As well as physically caring for the garden and its historic features, the Friends, chaired originally by Naseem Khan, fundraise and organise art projects. One such project resulted in the creation of the Bagaan (Garden) Textile.

… dedicated to the regeneration and upkeep of the Arnold Circus bandstand and surrounding Boundary Gardens, located in the centre of the historic Boundary Estate

From the Friends of Arnold Circus website

Made by a group of 16 women at the Boundary Women’s Project at St Hilda’s East Community Centre, the wall hanging took over a year to create and was inspired by the bandstand, the garden’s plants and animals, as well as the local architecture.

The Boundary Women’s Project gives local women development opportunities in a ‘culturally sensitive and safe space’, helping them to integrate into their community (including the Boundary Estate and Arnold Circus) and to realise their own potential.

An embroidered wall hanging with a white background depicts an historic bandstand and garden trees, flowers and animals.
The Bagaan Textile was inspired by Arnold Circus and its surroundings, as well as kantha making, a traditional Bangladeshi textile heritage.
Courtesy of Mary Spyrou

Throughout its history, a theme surrounding Arnold Circus and the Boundary Estate has been one of a desire for community improvement and development for residents.

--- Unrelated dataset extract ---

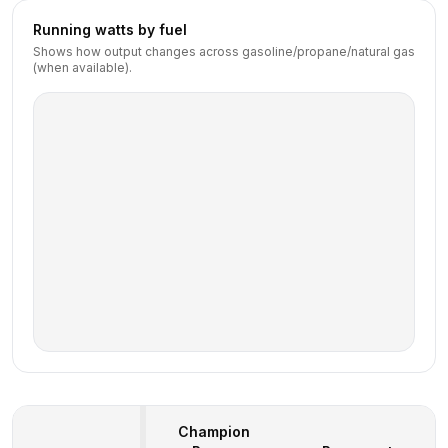
Running watts by fuel
Shows how output changes across gasoline/propane/natural gas
(when available).
Champion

During the mid-1800s the area, known as ‘Old Nichol’, was known as the worst slum in London. A huge number of people were crammed into a tiny area, crime was rampant and the death rate four times higher than elsewhere in the city.

Reverend Osbourne Jay arrived in 1886 and quickly realised that preaching would not change the plight of those who lived in Old Nichol. Not dissimilar from the Friends of Arnold Circus today, he raised money to build new infrastructure. However, he knew that nothing would really change until Old Nichol was destroyed and rebuilt afresh.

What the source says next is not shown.